Work required: After finding the line with "Segment every instance of <item>portal", restate it and each remaining line of the material word for word, omitting every picture.

Exercise input:
::::::
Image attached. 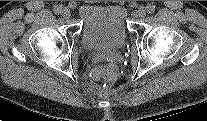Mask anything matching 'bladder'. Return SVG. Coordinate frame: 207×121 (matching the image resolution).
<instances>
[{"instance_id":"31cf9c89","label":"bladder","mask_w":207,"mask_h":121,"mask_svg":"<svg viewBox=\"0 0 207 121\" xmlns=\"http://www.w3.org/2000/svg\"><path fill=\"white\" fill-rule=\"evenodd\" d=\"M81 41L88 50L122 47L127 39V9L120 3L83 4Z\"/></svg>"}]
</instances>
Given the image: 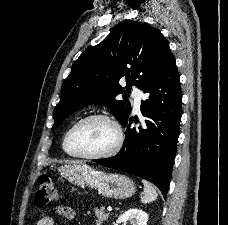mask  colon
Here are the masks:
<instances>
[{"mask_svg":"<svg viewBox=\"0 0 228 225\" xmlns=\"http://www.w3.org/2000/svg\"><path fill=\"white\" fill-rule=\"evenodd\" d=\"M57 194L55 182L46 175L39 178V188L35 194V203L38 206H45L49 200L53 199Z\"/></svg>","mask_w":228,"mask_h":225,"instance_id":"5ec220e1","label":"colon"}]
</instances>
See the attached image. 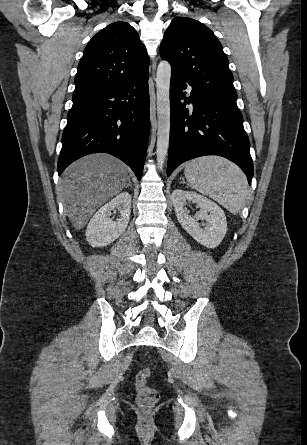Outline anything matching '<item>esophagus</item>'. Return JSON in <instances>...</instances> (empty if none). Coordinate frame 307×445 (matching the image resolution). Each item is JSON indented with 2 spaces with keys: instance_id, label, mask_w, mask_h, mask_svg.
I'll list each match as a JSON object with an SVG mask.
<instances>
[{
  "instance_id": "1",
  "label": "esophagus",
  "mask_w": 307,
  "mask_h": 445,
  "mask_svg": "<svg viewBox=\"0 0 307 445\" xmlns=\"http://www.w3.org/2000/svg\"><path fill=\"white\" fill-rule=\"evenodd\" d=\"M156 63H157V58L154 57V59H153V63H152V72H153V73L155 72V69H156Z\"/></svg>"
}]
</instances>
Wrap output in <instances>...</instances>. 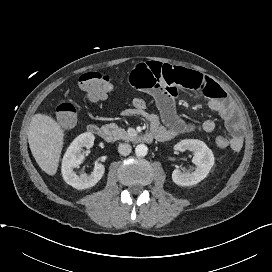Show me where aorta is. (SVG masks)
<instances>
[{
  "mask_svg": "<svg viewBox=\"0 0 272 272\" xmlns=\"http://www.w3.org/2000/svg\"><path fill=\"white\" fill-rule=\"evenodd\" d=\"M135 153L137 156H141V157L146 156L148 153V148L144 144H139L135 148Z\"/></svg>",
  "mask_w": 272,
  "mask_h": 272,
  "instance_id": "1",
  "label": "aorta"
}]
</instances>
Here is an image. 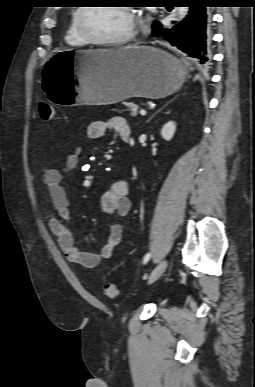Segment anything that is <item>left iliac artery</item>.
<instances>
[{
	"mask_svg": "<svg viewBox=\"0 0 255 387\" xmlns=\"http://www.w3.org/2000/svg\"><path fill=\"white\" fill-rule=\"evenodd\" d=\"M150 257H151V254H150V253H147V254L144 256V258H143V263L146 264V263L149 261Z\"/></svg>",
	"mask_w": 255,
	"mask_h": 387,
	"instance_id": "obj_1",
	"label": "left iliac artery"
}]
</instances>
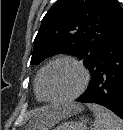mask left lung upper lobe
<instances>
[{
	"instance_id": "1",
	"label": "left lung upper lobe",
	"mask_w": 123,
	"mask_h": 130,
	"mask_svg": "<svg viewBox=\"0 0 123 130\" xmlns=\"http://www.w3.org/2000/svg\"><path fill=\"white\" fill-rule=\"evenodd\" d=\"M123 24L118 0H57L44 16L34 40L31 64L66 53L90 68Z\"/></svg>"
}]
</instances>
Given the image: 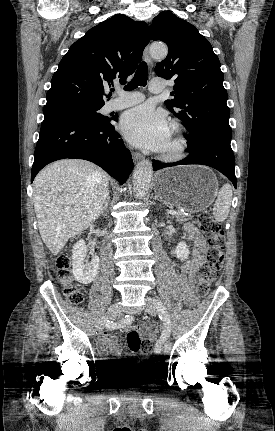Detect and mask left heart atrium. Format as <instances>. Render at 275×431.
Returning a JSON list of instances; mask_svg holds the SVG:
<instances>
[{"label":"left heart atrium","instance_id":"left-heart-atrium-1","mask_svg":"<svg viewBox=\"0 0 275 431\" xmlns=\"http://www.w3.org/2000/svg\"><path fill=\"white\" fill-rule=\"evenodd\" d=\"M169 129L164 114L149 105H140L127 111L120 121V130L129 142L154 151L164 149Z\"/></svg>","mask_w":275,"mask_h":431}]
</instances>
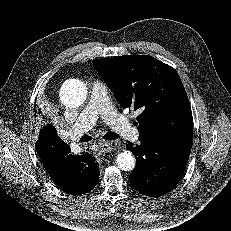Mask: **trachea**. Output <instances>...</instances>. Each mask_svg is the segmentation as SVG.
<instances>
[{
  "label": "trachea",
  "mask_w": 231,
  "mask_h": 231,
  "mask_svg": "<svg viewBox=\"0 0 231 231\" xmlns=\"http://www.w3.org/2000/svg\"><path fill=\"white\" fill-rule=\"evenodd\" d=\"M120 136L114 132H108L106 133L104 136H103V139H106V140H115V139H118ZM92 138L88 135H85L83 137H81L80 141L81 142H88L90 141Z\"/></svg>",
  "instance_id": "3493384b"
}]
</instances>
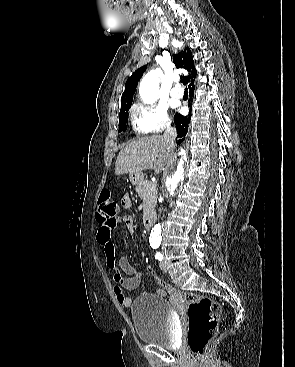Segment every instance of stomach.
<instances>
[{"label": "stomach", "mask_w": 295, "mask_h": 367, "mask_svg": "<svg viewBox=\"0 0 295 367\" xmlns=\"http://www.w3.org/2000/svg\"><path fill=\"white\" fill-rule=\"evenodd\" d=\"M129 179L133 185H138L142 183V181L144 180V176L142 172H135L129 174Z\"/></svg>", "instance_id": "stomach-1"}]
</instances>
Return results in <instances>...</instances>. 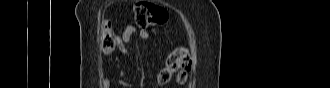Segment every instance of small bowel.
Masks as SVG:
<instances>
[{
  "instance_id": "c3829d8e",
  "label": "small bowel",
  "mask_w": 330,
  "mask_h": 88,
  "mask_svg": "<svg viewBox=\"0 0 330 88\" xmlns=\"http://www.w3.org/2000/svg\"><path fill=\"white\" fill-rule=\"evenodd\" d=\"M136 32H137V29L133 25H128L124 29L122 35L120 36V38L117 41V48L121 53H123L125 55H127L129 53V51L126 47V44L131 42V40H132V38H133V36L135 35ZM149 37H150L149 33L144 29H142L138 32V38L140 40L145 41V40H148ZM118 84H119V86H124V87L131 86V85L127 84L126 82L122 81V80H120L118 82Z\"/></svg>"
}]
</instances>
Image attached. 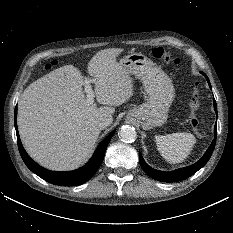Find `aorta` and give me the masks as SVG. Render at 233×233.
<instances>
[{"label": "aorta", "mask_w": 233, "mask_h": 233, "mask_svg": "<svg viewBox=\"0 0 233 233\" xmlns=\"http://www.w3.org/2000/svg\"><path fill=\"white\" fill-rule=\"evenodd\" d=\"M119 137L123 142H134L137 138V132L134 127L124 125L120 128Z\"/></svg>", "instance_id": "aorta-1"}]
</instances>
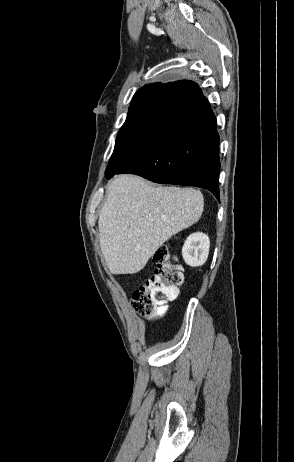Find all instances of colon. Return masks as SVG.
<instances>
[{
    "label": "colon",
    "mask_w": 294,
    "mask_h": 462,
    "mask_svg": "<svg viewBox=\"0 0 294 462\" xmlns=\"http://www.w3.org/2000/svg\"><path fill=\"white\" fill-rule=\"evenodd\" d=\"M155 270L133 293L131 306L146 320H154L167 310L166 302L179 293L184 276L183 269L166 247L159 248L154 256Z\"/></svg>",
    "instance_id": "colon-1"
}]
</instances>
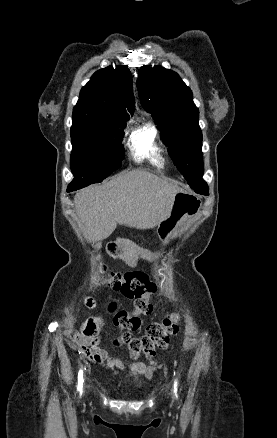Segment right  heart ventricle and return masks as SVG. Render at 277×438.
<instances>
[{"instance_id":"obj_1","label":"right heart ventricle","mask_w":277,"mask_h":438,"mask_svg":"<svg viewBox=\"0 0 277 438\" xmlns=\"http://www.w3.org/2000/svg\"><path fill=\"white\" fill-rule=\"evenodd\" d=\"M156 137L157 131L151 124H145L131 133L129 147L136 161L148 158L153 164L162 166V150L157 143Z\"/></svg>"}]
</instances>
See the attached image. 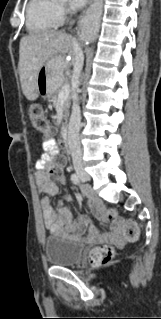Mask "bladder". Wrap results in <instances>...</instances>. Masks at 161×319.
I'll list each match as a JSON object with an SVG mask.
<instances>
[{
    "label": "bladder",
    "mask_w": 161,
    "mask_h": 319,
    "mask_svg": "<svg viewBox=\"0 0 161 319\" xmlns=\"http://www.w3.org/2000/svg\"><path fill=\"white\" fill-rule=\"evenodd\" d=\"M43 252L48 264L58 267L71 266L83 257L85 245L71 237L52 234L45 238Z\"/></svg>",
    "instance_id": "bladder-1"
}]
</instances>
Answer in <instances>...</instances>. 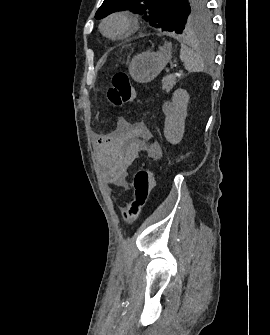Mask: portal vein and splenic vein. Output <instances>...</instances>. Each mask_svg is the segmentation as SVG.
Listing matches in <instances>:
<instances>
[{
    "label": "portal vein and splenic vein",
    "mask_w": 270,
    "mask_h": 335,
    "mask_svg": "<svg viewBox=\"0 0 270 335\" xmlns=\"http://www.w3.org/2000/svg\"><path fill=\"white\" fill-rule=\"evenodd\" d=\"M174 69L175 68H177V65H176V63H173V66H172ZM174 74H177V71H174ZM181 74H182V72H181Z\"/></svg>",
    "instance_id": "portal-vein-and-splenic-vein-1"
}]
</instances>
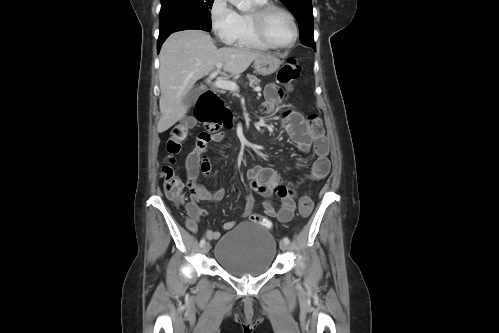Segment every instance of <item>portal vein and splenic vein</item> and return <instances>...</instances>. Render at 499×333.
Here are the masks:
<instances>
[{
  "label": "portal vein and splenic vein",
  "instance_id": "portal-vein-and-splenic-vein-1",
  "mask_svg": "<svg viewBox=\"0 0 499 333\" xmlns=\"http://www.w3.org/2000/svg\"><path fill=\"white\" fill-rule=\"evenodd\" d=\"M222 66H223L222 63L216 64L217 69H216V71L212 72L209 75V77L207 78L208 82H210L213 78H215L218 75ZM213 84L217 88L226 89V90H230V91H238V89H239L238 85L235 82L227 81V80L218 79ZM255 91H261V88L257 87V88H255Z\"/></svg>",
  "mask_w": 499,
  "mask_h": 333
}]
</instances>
::::::
Answer to this task:
Segment every instance of <item>portal vein and splenic vein</item> and return <instances>...</instances>. Render at 499×333.
Here are the masks:
<instances>
[{
  "label": "portal vein and splenic vein",
  "instance_id": "portal-vein-and-splenic-vein-1",
  "mask_svg": "<svg viewBox=\"0 0 499 333\" xmlns=\"http://www.w3.org/2000/svg\"><path fill=\"white\" fill-rule=\"evenodd\" d=\"M222 66H223L222 63L216 64L217 69H216V71L212 72L209 75V77L207 78L208 82H210L213 78H215L218 75ZM213 84L217 88L226 89V90H230V91H238V89H239L238 85L235 82L227 81V80L218 79ZM255 91H261V88L257 87V88H255Z\"/></svg>",
  "mask_w": 499,
  "mask_h": 333
}]
</instances>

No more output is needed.